Lael’s first two and a half days on the HLC almost broke the internet in Israel.  People were excited to watch her pink balloon tracking across the screen, in spite of the fact that she didn’t look serious, didn’t wear cycling kit, and didn’t carry much equipment.  Moreover, it helped break stereotypes and pressures faced by female athletes in that country, and back home.  There are relatively few women riding mountain bikes in Israel, which is an otherwise socially progressive society.  Check out this article about Israeli-American mountain bike racer and journalist Laurie Copans.
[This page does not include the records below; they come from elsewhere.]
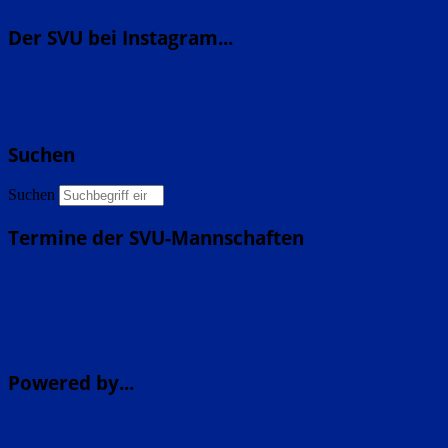
Der SVU bei Instagram...
Suchen
Suchen
Termine der SVU-Mannschaften
Powered by...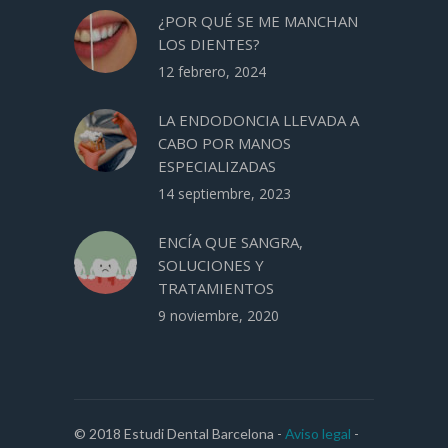
¿POR QUÉ SE ME MANCHAN
LOS DIENTES?
12 febrero, 2024
LA ENDODONCIA LLEVADA A
CABO POR MANOS
ESPECIALIZADAS
14 septiembre, 2023
ENCÍA QUE SANGRA,
SOLUCIONES Y
TRATAMIENTOS
9 noviembre, 2020
© 2018 Estudi Dental Barcelona -
Aviso legal
-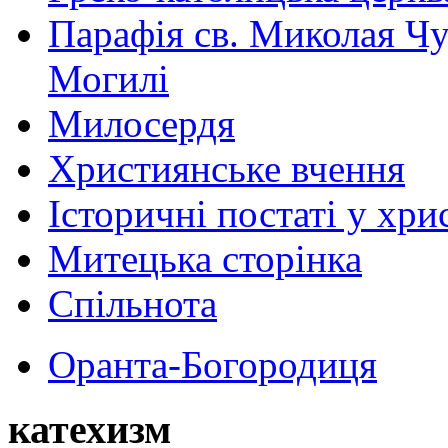
Парафія св. Миколая Чу
Могилі
Милосердя
Християнське вчення
Історичні постаті у хри
Митецька сторінка
Спільнота
Оранта-Богородиця
катехизм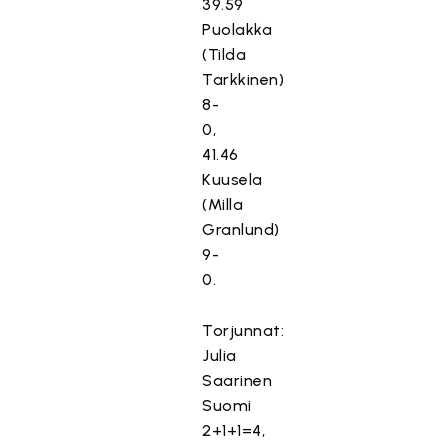
39.59
Puolakka
(Tilda
Tarkkinen)
8-
0,
41.46
Kuusela
(Milla
Granlund)
9-
0.
Torjunnat:
Julia
Saarinen
Suomi
2+1+1=4,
Noa Luria interviewed Lael one evening in the north of Israel, when we visited HLC competitor and friend Niv Amos, who finished first in the southern portion of the event.  Noa provides an exact representation of Lael’s words, coaxed through thoughtful questioning, and presents them among a series of my images.  The title of the article translates approximately to “An Incidental Heroine”, an expression which Noa says is a literal translation of a Hebrew expression.  The article is presented in the new Israeli cycling e-magazine weRide, Issue #11 (page 138, “flip” the digital pages to the right) .  Thanks to editor Arik Feldman for stitching the story together.  An English translation of the text is now available.

Also, check out Ilan Tevet’s account from the HLC immediately following this article.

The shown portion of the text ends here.